5. Unlike the moustache doctor with the injection. The cold will not win. It can take away our sunny skies, but it can never take away our freedom. (Homage duly paid to William Wallis for Braveheart mis-quote.) Tackle the elements head-on. One layer at a time.
6. Extended aeroplane and car trips are best taken drugged. (Homage duly paid to Valagren Forte and Dr. Grumps for prescription.)
7. Sticks are the most fun ever. They can be swords or guns. They can also be sticks. Just don’t beat your little sister with one or beg to sleep with it. It’s a world of pain either way. For you. Not your sister.
8. Sticks can be fashioned into nifty fishing rods. You will however struggle to catch anything besides a plastic bag. Mom is not sure there are actual fish in the Thames. She reckons the sewerage and serial killers are to blame for this.
9. The slides in the park are intended to take abuse. Mom agrees. The other moms. Not so much. They hide their children and look away. Mom cheers and takes pictures. She sits alone.
10. Heights should never be an issue. Climb as high as your mom will let you. Then climb a little higher when she’s not looking. Wait until she’s on her phone. She’s never looking then. She's still sitting alone.
11. Trees are for climbing. Don't miss an opportunity when you spot one. Don't worry about falling either. Mom is there to catch you. It’s her job. Dad pays her. He pays for everything.
12. Swans are crafty little buggers who’re not as innocent as they look. They beg incessantly. They make hissing noises and they have very ugly black feet underneath their surface beauty. They should however be treated with respect. Mom says they can drown you with their long windy necks.
13. A ball, any ball, can be hours of entertainment. As long as you play with Dad. Mom is useless.
14. Thumbs Up and Mexican Waves must be busted out when you're instructed to pose for yet another photo. Posing to 'smile for the camera' is lame. Shake it up a little. You'll get some initial resistance. But stick with it.
15. Why walk when you can run? There’s no fun in walking. Only old people walk.
16. Booze and braais are the fundamentals of any Saffa kid’s childhood. Learn to appreciate both.
17. A love of flowers does not make you a pansy.
18. There is always time for monkey business. Just be careful with a pencil up your nose. Apparently you can poke through into your brain.
19. No self-respecting African kid leaves the house without sunnies. It’s just not done.

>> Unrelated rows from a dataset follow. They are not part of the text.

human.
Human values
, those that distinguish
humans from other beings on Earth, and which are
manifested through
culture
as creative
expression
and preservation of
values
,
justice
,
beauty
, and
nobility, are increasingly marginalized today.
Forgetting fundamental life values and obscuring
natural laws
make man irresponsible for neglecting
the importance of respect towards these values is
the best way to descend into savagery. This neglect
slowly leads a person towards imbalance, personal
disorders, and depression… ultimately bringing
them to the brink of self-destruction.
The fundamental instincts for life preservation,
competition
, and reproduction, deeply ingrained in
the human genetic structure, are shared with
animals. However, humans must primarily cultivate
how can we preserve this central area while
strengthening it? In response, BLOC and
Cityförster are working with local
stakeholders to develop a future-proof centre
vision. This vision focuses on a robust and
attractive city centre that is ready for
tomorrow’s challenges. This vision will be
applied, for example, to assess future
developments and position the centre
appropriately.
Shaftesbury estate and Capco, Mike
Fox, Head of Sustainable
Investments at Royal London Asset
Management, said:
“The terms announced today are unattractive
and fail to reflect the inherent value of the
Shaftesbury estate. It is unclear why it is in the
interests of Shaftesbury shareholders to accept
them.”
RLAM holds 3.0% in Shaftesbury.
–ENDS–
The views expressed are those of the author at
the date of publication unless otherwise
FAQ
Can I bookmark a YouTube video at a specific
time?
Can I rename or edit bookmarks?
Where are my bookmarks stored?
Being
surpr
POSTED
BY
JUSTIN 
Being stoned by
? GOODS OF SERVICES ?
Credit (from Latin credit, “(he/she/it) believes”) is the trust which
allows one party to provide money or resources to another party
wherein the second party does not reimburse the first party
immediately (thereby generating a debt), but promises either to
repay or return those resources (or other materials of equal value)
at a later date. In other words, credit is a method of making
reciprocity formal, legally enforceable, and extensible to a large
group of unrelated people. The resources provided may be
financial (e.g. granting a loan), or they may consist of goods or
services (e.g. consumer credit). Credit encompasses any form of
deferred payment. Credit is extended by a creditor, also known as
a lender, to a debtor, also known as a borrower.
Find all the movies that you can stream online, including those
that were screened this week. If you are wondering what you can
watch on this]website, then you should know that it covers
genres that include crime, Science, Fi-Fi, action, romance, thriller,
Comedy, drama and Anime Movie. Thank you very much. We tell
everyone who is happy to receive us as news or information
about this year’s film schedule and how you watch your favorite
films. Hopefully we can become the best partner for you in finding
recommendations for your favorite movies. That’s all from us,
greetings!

20. Shoes and clothes are always optional. Shoes more so. Clothes can only be removed at home. People don't like naked kids in the parks here. My sister proved this when she did a runner from Mom in the park without her nappy. We left just before the police. Mom is convinced she heard the sirens.
21. The African culture is a friendly one. We wave. We smile. We make eye contact. We understand that these gestures are unlikely to be acknowledged. This is no big matter to us. We will continue to extend them regardless. It's just how we're raised. Ubuntu and all. Viva Africa. Viva.